I think it's probably nerve gas or some kind of bio-weapon, but I don't know for sure yet.
The mushroom guy hears humming coming from the bathroom, and seeing that the door's open, rushes inside...
Man, look at his dancing. His brother's panicking, his girlfriend's in tears and his greatest enemy is standing right there... and Mario's just dancing. He don't give a fuck any more.
It seems that the game is an rpg with a Final Fantasy style turn-based battle system, with the twist that I can inflict extra damage with a well timed button press.
Bowser can't kidnap her in this state, she'd end up blowing up his castle, so he teams up with the Marios to get her voice back.
Zelda game mate, put it down.
Weirdly it seems that Luigi only came by to wish me luck, he's not coming with me. Well, okay then I'm sure Mario will do fine on his own, he usually does.
I tried to swap their shirts, but nope. Green Mario is forbidden.
I guess that means I'm stuck with only two party members for the entire game.
Man, these numbers can't be right. I can't believe Mario's "Stache" stat could be so low. Also what the hell is a "Stache" stat and what does it do? I'm going to guess it's luck, seeing as it's at the bottom where luck often sits.
Anyway I'm putting my points into 'pow'. You can never have too much 'pow' I reckon.
ONE LONG BOSS FIGHT LATER.
Not sure why he didn't just do that from the start really. I suppose villains always have to save their best attack for last.
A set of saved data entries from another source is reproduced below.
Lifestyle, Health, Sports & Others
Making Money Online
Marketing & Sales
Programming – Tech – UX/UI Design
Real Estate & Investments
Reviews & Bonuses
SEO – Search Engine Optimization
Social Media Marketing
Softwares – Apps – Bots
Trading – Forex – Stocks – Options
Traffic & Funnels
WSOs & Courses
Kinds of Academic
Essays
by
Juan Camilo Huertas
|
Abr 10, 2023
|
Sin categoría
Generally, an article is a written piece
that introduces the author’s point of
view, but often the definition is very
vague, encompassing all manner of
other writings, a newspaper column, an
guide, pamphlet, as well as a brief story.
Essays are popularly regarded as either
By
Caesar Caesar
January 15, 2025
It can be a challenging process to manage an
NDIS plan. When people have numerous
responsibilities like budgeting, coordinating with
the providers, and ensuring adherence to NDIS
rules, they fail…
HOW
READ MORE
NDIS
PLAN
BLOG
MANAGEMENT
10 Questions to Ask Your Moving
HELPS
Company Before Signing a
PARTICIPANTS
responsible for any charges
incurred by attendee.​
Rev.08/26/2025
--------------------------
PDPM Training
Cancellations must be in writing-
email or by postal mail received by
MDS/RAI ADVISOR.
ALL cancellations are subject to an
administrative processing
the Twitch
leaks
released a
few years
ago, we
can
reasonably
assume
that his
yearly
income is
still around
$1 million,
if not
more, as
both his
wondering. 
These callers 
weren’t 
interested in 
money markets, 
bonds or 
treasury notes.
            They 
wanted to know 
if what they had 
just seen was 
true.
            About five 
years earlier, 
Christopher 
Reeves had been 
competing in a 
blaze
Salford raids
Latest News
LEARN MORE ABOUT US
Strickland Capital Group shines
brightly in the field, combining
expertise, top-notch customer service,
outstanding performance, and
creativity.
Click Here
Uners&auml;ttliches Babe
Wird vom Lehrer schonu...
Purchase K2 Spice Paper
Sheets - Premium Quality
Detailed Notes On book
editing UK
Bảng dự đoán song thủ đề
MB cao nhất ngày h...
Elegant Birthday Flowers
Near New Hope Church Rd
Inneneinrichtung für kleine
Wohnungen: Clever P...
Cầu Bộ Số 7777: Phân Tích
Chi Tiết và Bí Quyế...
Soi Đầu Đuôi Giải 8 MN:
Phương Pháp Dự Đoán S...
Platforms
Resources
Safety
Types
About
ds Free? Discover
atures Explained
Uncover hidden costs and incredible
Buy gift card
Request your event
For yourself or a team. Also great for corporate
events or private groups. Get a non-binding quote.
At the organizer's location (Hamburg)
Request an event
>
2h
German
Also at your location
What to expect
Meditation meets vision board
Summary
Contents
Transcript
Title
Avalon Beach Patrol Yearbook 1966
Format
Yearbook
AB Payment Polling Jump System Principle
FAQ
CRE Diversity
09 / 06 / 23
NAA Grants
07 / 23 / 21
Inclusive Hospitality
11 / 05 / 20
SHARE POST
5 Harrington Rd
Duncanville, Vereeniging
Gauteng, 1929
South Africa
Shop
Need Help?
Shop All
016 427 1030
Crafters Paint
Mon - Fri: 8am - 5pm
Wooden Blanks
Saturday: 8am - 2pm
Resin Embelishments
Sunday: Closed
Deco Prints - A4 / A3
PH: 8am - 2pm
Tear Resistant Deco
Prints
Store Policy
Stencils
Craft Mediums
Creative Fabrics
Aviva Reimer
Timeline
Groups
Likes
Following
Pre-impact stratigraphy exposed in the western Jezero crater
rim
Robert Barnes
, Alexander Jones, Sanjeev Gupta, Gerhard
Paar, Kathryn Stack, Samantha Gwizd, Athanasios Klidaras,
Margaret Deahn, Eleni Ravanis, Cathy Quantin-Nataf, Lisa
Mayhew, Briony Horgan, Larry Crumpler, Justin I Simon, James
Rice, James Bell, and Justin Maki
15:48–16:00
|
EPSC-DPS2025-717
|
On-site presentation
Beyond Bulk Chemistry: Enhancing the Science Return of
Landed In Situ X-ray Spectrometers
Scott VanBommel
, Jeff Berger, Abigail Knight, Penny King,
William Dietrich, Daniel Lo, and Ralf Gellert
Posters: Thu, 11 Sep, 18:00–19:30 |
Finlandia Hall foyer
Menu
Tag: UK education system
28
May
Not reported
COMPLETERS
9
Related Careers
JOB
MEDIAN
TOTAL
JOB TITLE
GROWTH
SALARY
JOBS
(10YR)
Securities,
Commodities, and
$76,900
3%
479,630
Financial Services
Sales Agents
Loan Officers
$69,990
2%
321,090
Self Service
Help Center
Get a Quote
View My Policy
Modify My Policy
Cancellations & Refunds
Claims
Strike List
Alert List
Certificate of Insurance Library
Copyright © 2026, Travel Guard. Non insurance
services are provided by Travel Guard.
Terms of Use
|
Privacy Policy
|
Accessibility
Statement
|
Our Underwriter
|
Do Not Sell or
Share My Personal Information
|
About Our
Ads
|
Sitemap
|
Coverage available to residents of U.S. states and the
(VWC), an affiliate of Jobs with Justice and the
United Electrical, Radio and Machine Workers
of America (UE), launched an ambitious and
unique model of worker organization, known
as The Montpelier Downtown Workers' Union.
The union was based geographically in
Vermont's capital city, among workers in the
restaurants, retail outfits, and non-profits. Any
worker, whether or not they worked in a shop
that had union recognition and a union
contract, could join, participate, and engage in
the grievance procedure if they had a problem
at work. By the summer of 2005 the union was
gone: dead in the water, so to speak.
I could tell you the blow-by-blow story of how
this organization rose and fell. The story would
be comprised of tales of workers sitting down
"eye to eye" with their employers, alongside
Apparently we're still in the Mushroom Kingdom, so I need to hike over to the Beanbean Kingdom and get back on the trail of the Princess's voice.
I really don't like this minigame.
I looked for another way round, to see if I could jump the fence or something, but it seems like this is it. I just have to keep jumping this damn rope until they eventually let me past.
Anyway, it seems I'm not going this way until I get some coins.
Now I can get to all those boxes I walked past on the way here. And I'll need to if I want to get enough coins to get out of this place. This area's way too purple for my liking, and the music's a bit lame, so I'll be glad to be finished with it.
Fortunately they bounce, so most of the time if I just hold still they bounce right over me. I wish I had a fire flower right now though. So I could fire a fireball right at this asshole's smug grin.
ANOTHER LONG BOSS BATTLE LATER.
This mushroom guy isn't even anything to do with anything. He just got sick of listening to Bowser whine, came out of the ground, and lit his fuse. Well, now Bowser's gone flying off somewhere I think this is as good a place as any to stop playing.